Вся его дружелюбность исчезла в один миг, от голоса веяло чем-то зловещим, и я почувствовал, что он прав, и упрямиться нет смысла. «Приношу извинения, – сказал я сдержанно. – Признаю, сморозил явную чушь…» Что-то в его словах зацепило меня и никак не хотело отпускать. Я снова вдруг вспомнил, как это жутко, когда со всех сторон одно лишь презрение и насмешка, и почва предательски уходит из-под ног. Но даже и тогда внутри находится кто-то, не желающий сдаваться и расписываться в бессилии… Странно все, странно и слишком сложно. «Да, я согласен, – добавил я со вздохом, – просто называл по-другому. Нужно было, конечно, сразу договориться о терминах».

«Будем считать, что договорились, – пробурчал Гиббс. – Значит и говорить больше не о чем». Он завинтил крышкой полупустую флягу и одним движением оказался на ногах.

«Подождите, подождите, – заспешил я, – я еще хотел спросить – а вы-то, вы что, против всех?»

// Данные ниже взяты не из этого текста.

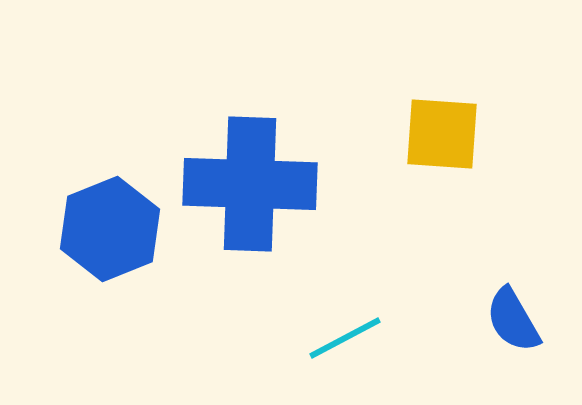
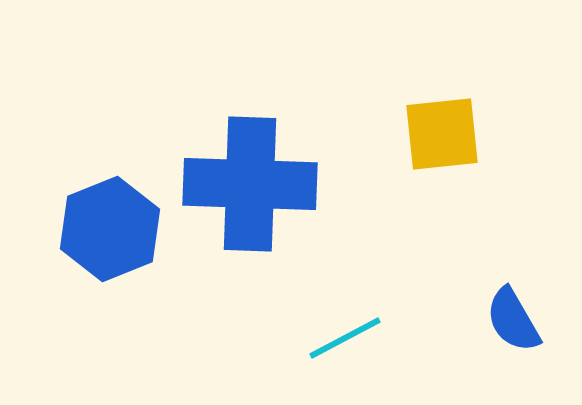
yellow square: rotated 10 degrees counterclockwise
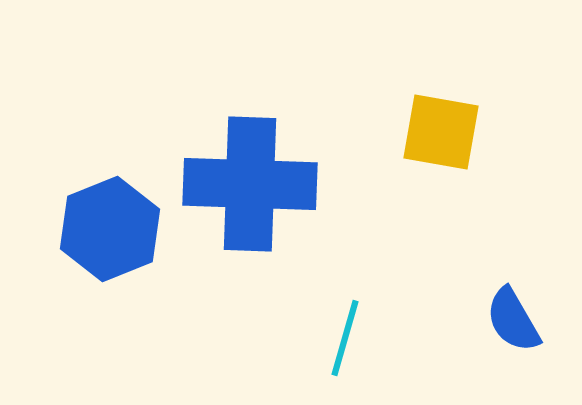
yellow square: moved 1 px left, 2 px up; rotated 16 degrees clockwise
cyan line: rotated 46 degrees counterclockwise
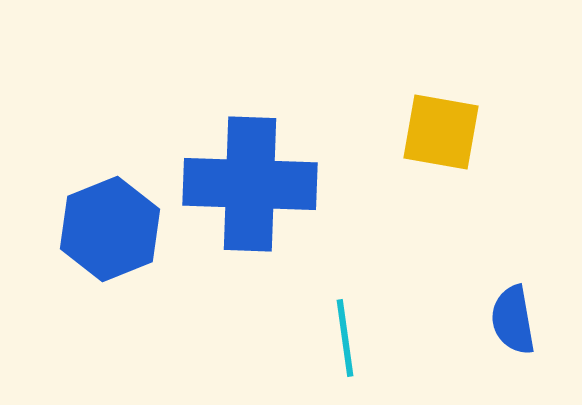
blue semicircle: rotated 20 degrees clockwise
cyan line: rotated 24 degrees counterclockwise
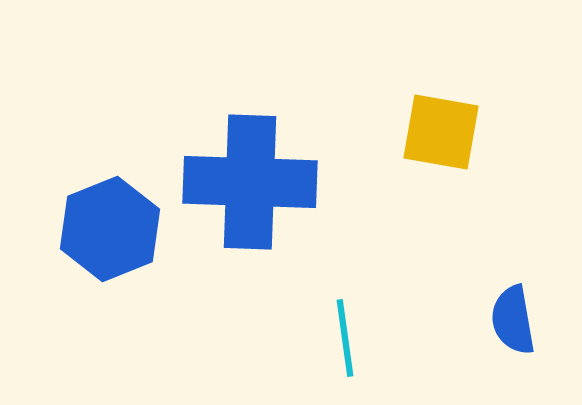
blue cross: moved 2 px up
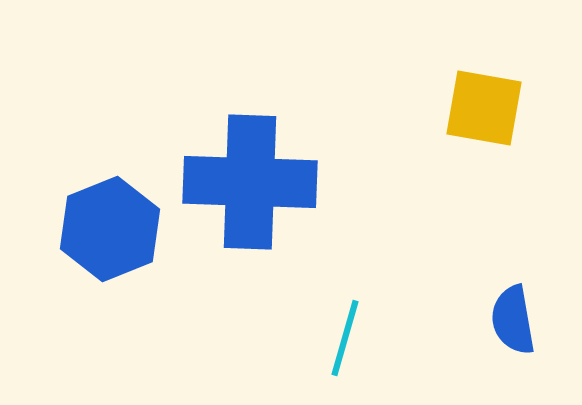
yellow square: moved 43 px right, 24 px up
cyan line: rotated 24 degrees clockwise
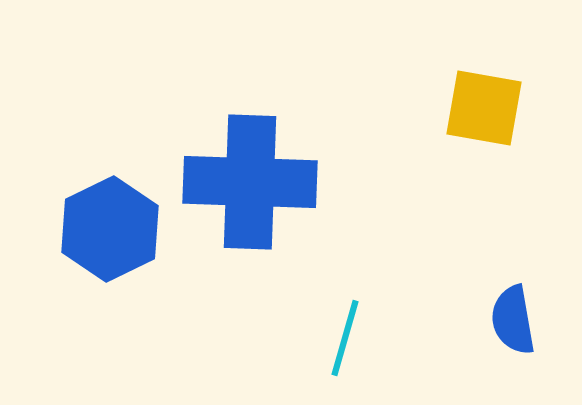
blue hexagon: rotated 4 degrees counterclockwise
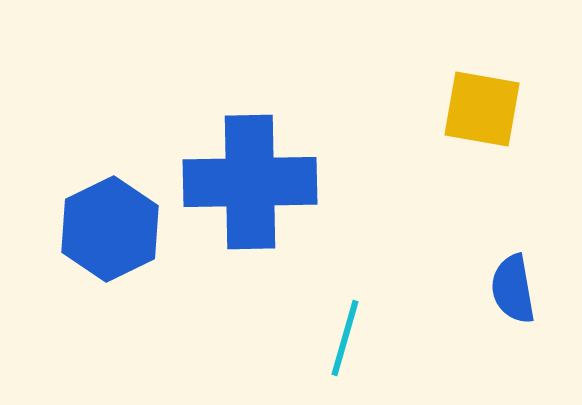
yellow square: moved 2 px left, 1 px down
blue cross: rotated 3 degrees counterclockwise
blue semicircle: moved 31 px up
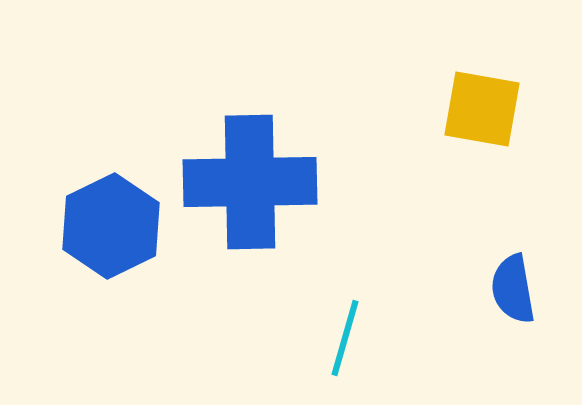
blue hexagon: moved 1 px right, 3 px up
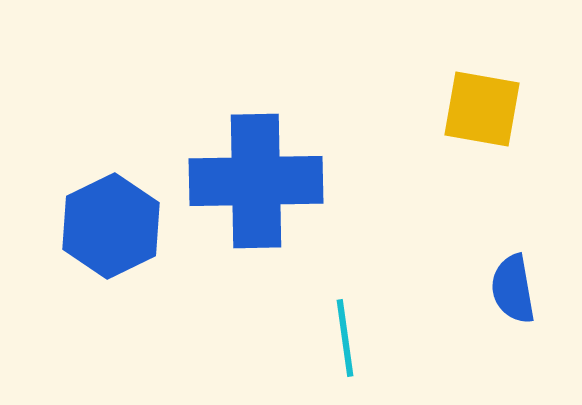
blue cross: moved 6 px right, 1 px up
cyan line: rotated 24 degrees counterclockwise
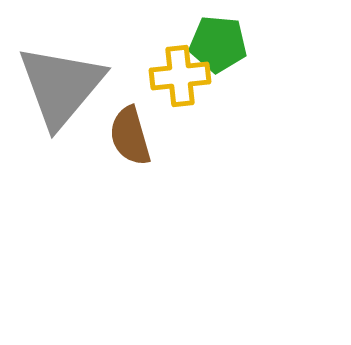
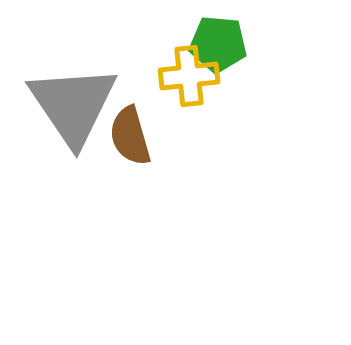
yellow cross: moved 9 px right
gray triangle: moved 12 px right, 19 px down; rotated 14 degrees counterclockwise
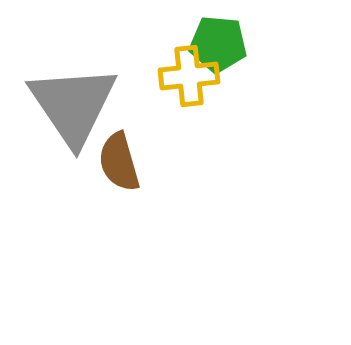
brown semicircle: moved 11 px left, 26 px down
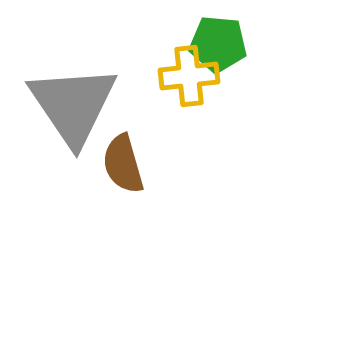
brown semicircle: moved 4 px right, 2 px down
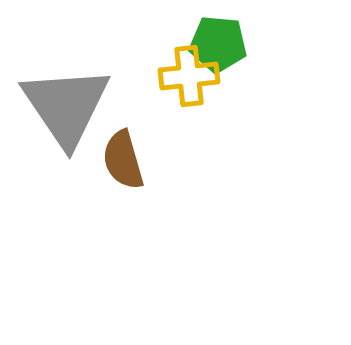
gray triangle: moved 7 px left, 1 px down
brown semicircle: moved 4 px up
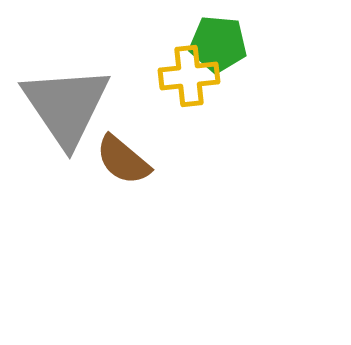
brown semicircle: rotated 34 degrees counterclockwise
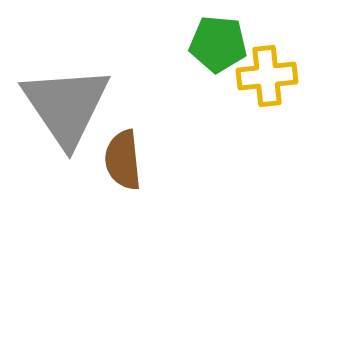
yellow cross: moved 78 px right
brown semicircle: rotated 44 degrees clockwise
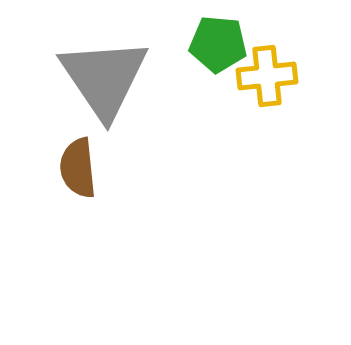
gray triangle: moved 38 px right, 28 px up
brown semicircle: moved 45 px left, 8 px down
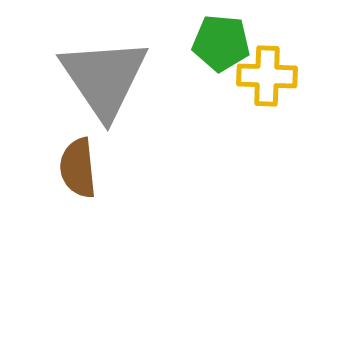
green pentagon: moved 3 px right, 1 px up
yellow cross: rotated 8 degrees clockwise
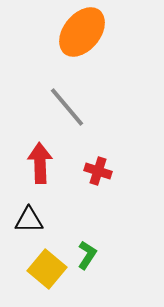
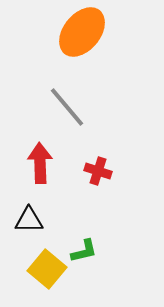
green L-shape: moved 3 px left, 4 px up; rotated 44 degrees clockwise
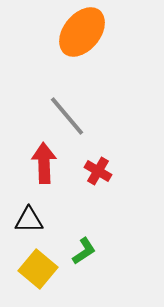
gray line: moved 9 px down
red arrow: moved 4 px right
red cross: rotated 12 degrees clockwise
green L-shape: rotated 20 degrees counterclockwise
yellow square: moved 9 px left
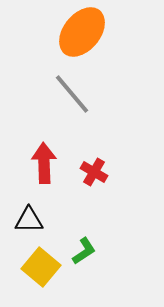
gray line: moved 5 px right, 22 px up
red cross: moved 4 px left, 1 px down
yellow square: moved 3 px right, 2 px up
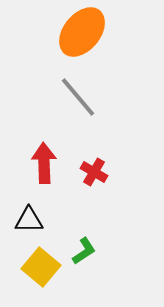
gray line: moved 6 px right, 3 px down
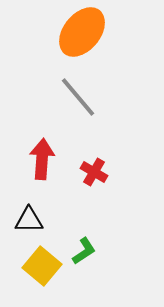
red arrow: moved 2 px left, 4 px up; rotated 6 degrees clockwise
yellow square: moved 1 px right, 1 px up
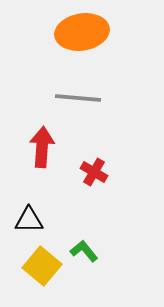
orange ellipse: rotated 42 degrees clockwise
gray line: moved 1 px down; rotated 45 degrees counterclockwise
red arrow: moved 12 px up
green L-shape: rotated 96 degrees counterclockwise
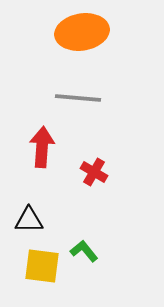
yellow square: rotated 33 degrees counterclockwise
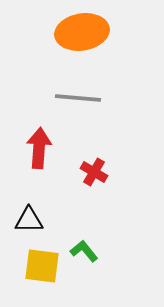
red arrow: moved 3 px left, 1 px down
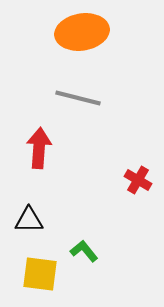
gray line: rotated 9 degrees clockwise
red cross: moved 44 px right, 8 px down
yellow square: moved 2 px left, 8 px down
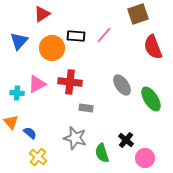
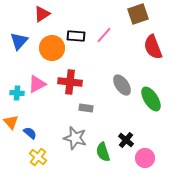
green semicircle: moved 1 px right, 1 px up
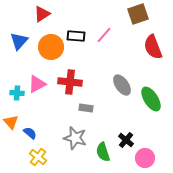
orange circle: moved 1 px left, 1 px up
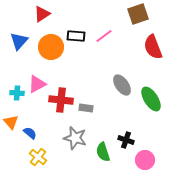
pink line: moved 1 px down; rotated 12 degrees clockwise
red cross: moved 9 px left, 18 px down
black cross: rotated 21 degrees counterclockwise
pink circle: moved 2 px down
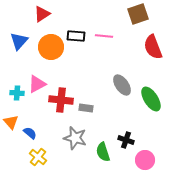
pink line: rotated 42 degrees clockwise
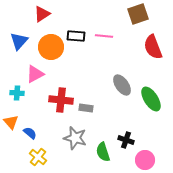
pink triangle: moved 2 px left, 10 px up
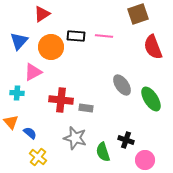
pink triangle: moved 2 px left, 2 px up
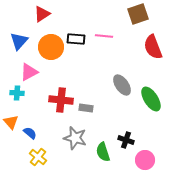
black rectangle: moved 3 px down
pink triangle: moved 4 px left
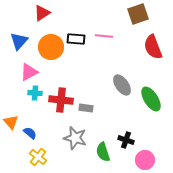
red triangle: moved 1 px up
cyan cross: moved 18 px right
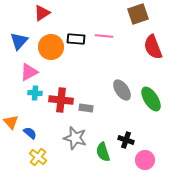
gray ellipse: moved 5 px down
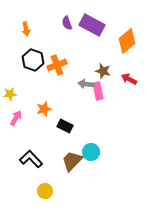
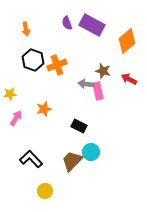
black rectangle: moved 14 px right
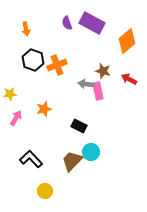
purple rectangle: moved 2 px up
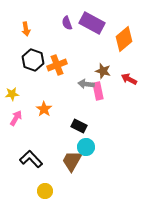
orange diamond: moved 3 px left, 2 px up
yellow star: moved 2 px right
orange star: rotated 21 degrees counterclockwise
cyan circle: moved 5 px left, 5 px up
brown trapezoid: rotated 15 degrees counterclockwise
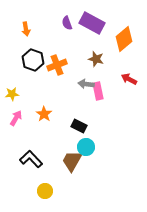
brown star: moved 7 px left, 12 px up
orange star: moved 5 px down
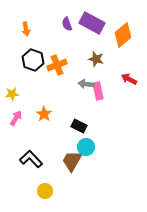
purple semicircle: moved 1 px down
orange diamond: moved 1 px left, 4 px up
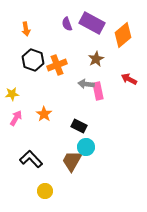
brown star: rotated 28 degrees clockwise
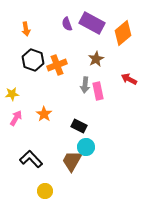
orange diamond: moved 2 px up
gray arrow: moved 1 px left, 1 px down; rotated 91 degrees counterclockwise
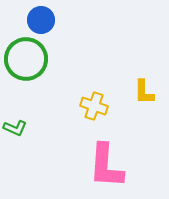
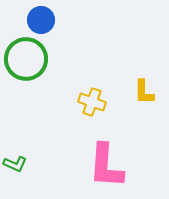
yellow cross: moved 2 px left, 4 px up
green L-shape: moved 36 px down
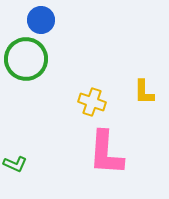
pink L-shape: moved 13 px up
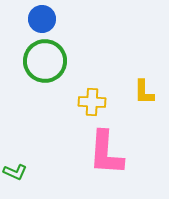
blue circle: moved 1 px right, 1 px up
green circle: moved 19 px right, 2 px down
yellow cross: rotated 16 degrees counterclockwise
green L-shape: moved 8 px down
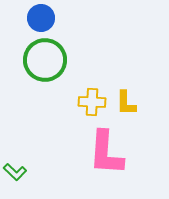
blue circle: moved 1 px left, 1 px up
green circle: moved 1 px up
yellow L-shape: moved 18 px left, 11 px down
green L-shape: rotated 20 degrees clockwise
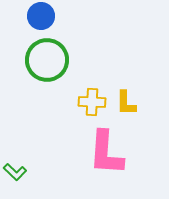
blue circle: moved 2 px up
green circle: moved 2 px right
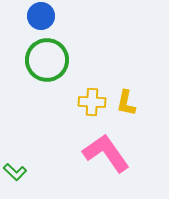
yellow L-shape: rotated 12 degrees clockwise
pink L-shape: rotated 141 degrees clockwise
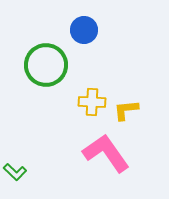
blue circle: moved 43 px right, 14 px down
green circle: moved 1 px left, 5 px down
yellow L-shape: moved 7 px down; rotated 72 degrees clockwise
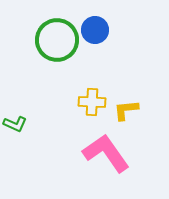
blue circle: moved 11 px right
green circle: moved 11 px right, 25 px up
green L-shape: moved 48 px up; rotated 20 degrees counterclockwise
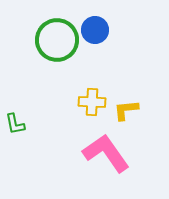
green L-shape: rotated 55 degrees clockwise
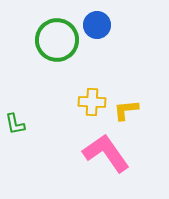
blue circle: moved 2 px right, 5 px up
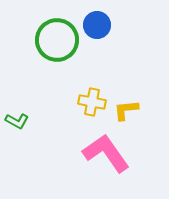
yellow cross: rotated 8 degrees clockwise
green L-shape: moved 2 px right, 3 px up; rotated 50 degrees counterclockwise
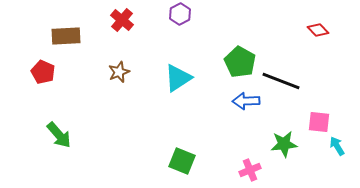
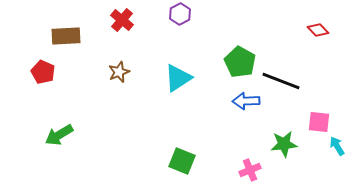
green arrow: rotated 100 degrees clockwise
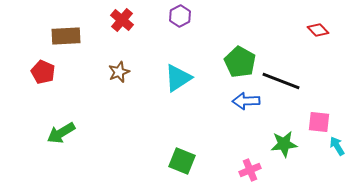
purple hexagon: moved 2 px down
green arrow: moved 2 px right, 2 px up
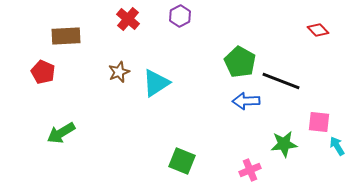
red cross: moved 6 px right, 1 px up
cyan triangle: moved 22 px left, 5 px down
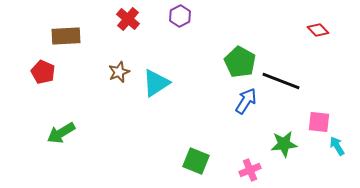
blue arrow: rotated 124 degrees clockwise
green square: moved 14 px right
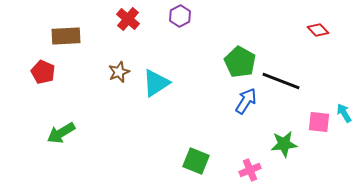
cyan arrow: moved 7 px right, 33 px up
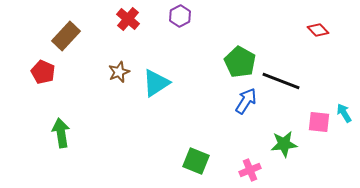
brown rectangle: rotated 44 degrees counterclockwise
green arrow: rotated 112 degrees clockwise
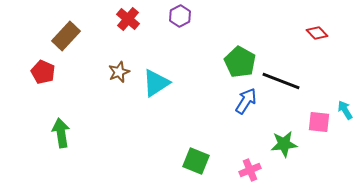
red diamond: moved 1 px left, 3 px down
cyan arrow: moved 1 px right, 3 px up
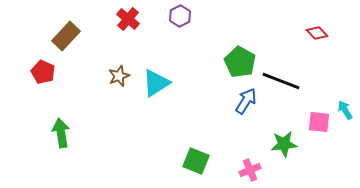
brown star: moved 4 px down
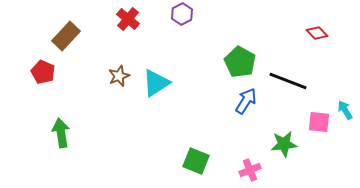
purple hexagon: moved 2 px right, 2 px up
black line: moved 7 px right
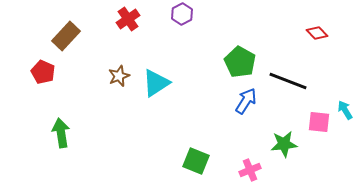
red cross: rotated 15 degrees clockwise
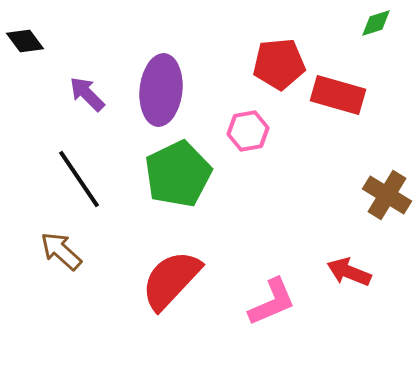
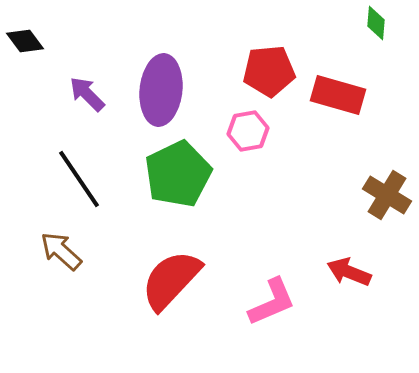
green diamond: rotated 68 degrees counterclockwise
red pentagon: moved 10 px left, 7 px down
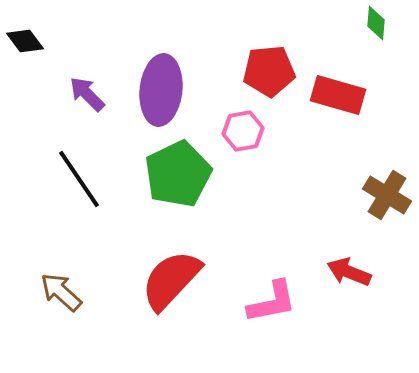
pink hexagon: moved 5 px left
brown arrow: moved 41 px down
pink L-shape: rotated 12 degrees clockwise
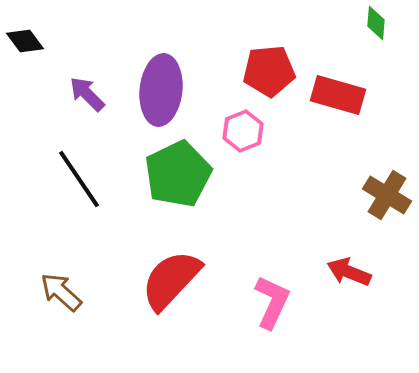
pink hexagon: rotated 12 degrees counterclockwise
pink L-shape: rotated 54 degrees counterclockwise
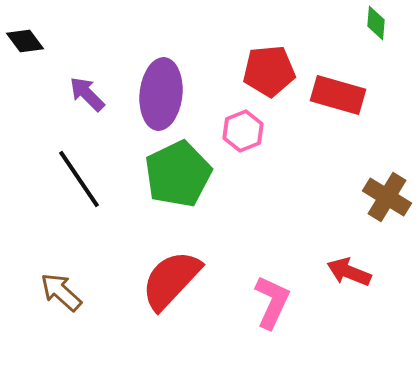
purple ellipse: moved 4 px down
brown cross: moved 2 px down
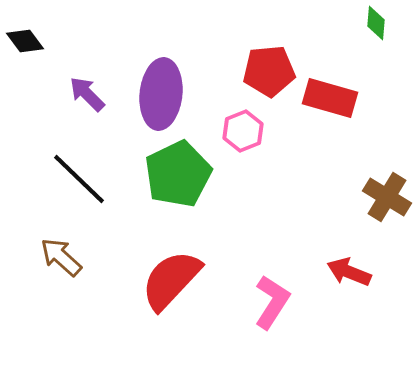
red rectangle: moved 8 px left, 3 px down
black line: rotated 12 degrees counterclockwise
brown arrow: moved 35 px up
pink L-shape: rotated 8 degrees clockwise
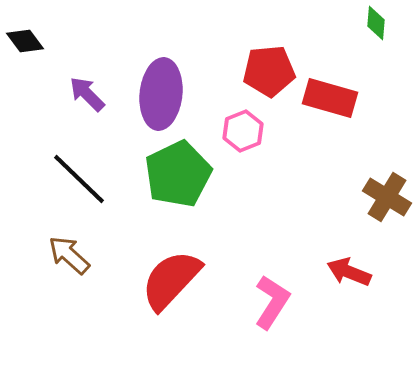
brown arrow: moved 8 px right, 2 px up
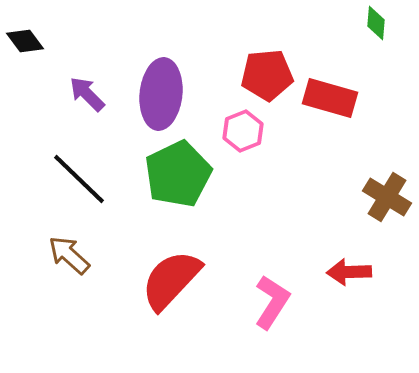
red pentagon: moved 2 px left, 4 px down
red arrow: rotated 24 degrees counterclockwise
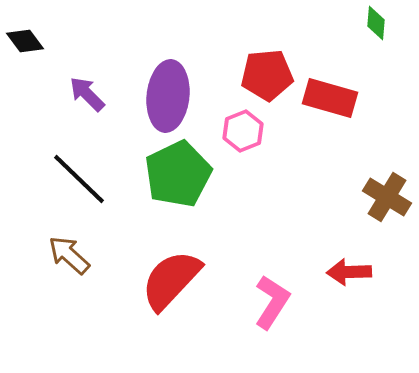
purple ellipse: moved 7 px right, 2 px down
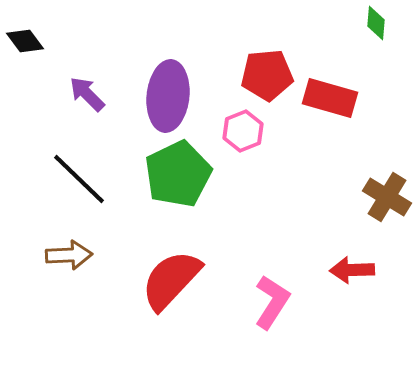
brown arrow: rotated 135 degrees clockwise
red arrow: moved 3 px right, 2 px up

«Я? Да нет, я – за себя, – откликнулся Гиббс с ленцой. – Что мне все? Какой со всех спрос? – и повернулся к двери, сообщив деловито: – Пора мне. Что-то заболтались мы, а время позднее…» Потом глянул через плечо и добавил: – «Будете в городе – советую в ‘Аркаде’ остановиться. Спросите Джереми, он там приказчиком, скажете, что от меня. За деньги он вам что угодно сообразит».